La vicenda ha avuto inizio con una telefonata al numero fisso dell'anziana. Un uomo, presentandosi come un maggiore dei Carabinieri, aveva comunicato alla donna che la carta d'identità del marito era stata rinvenuta sul luogo di una rapina. Con questo pretesto, abilmente costruito per generare allarme, il sedicente ufficiale aveva annunciato l'imminente arrivo di un incaricato, il cui compito sarebbe stato quello di "verificare" la presenza di gioielli e denaro all'interno dell'abitazione, un chiaro tentativo di sottrazione illecita.
L'intervento decisivo del figlio e l'appostamento
Il figlio dell'anziana, percependo la natura ingannevole della richiesta avanzata alla madre, è sceso in strada per cercare aiuto.
La sua prontezza è stata cruciale: ha intercettato una pattuglia dell'Arma, impegnata in un servizio di controllo del territorio, e ha prontamente segnalato la situazione sospetta. I Carabinieri, compresa la gravità del potenziale raggiro, si sono immediatamente appostati in una posizione discreta nei pressi dell'abitazione, attendendo l'arrivo della persona indicata nella telefonata come "incaricato".
Il blocco e l'arresto del truffatore
Poco dopo, come previsto, si è presentato sul posto l'uomo designato per il ritiro dei beni. Il falso incaricato ha effettivamente ritirato una busta che l'anziana aveva preparato, contenente sia denaro contante che preziosi. L'azione dei militari è stata rapida ed efficace: non appena la busta è stata consegnata, i Carabinieri sono intervenuti bloccando e arrestando il trentenne.
L'operazione ha permesso di recuperare l'intero contenuto della busta, sventando così la truffa e impedendo che i beni venissero portati via dall'abitazione della vittima.

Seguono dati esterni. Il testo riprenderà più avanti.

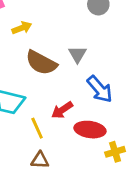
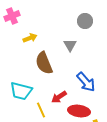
gray triangle: (77, 54) -> (70, 45), moved
brown semicircle: (41, 63) -> (44, 63), turned 40

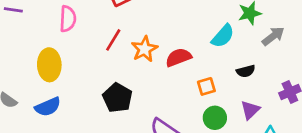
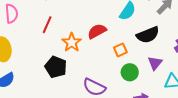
orange star: (144, 49) -> (72, 42), moved
black semicircle: (246, 71) -> (148, 35), size x1.6

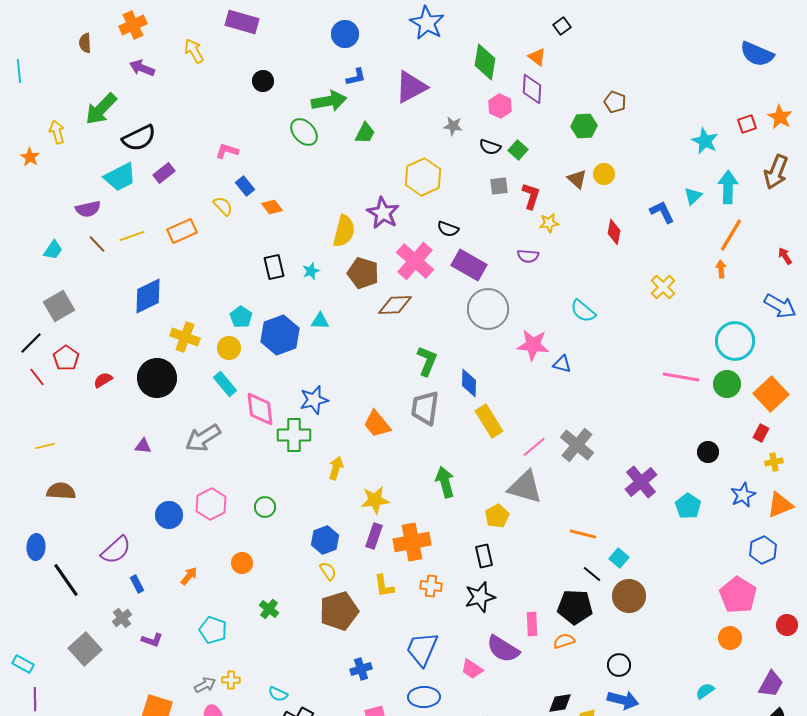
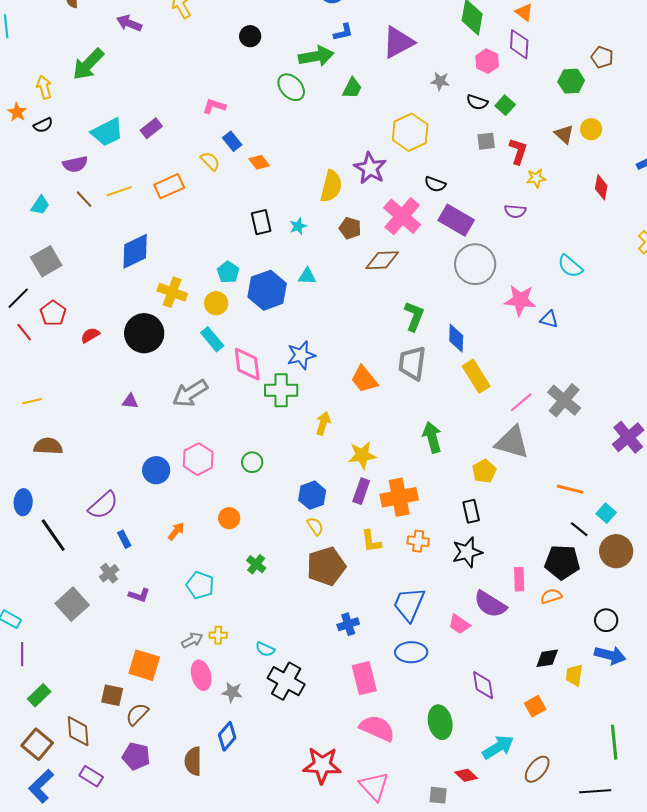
black semicircle: (139, 138) -> (43, 125), moved, size x0.6
brown pentagon: (363, 273) -> (350, 228), size x0.7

Le misure cautelari disposte dal tribunale
A seguito della convalida dell'arresto, il Tribunale di Firenze ha emesso un provvedimento nei confronti del trentenne. Per l'uomo è stato disposto l'obbligo di dimora nel suo comune di residenza, situato in Campania. Questa misura cautelare fa seguito all'accusa di truffa aggravata, formalizzata dopo l'intervento tempestivo dei Carabinieri a Scandicci. Il caso evidenzia la costante minaccia rappresentata da queste frodi, spesso mirate a persone anziane.
Questo episodio si inserisce nel più ampio e preoccupante fenomeno delle truffe agli anziani, che seguono un copione ricorrente.
Lo schema prevede solitamente una telefonata a una persona anziana, con il pretesto di una falsa emergenza giudiziaria o di un presunto reato che coinvolge un familiare. In questo specifico caso, il riferimento alla carta d'identità del marito, falsamente collegata a una rapina, è stato il meccanismo utilizzato per indurre la vittima a mettere a disposizione denaro e gioielli per una "verifica" all'interno della propria casa. La vigilanza e la collaborazione dei cittadini, come dimostrato dal figlio dell'anziana, rimangono strumenti fondamentali per contrastare questi crimini.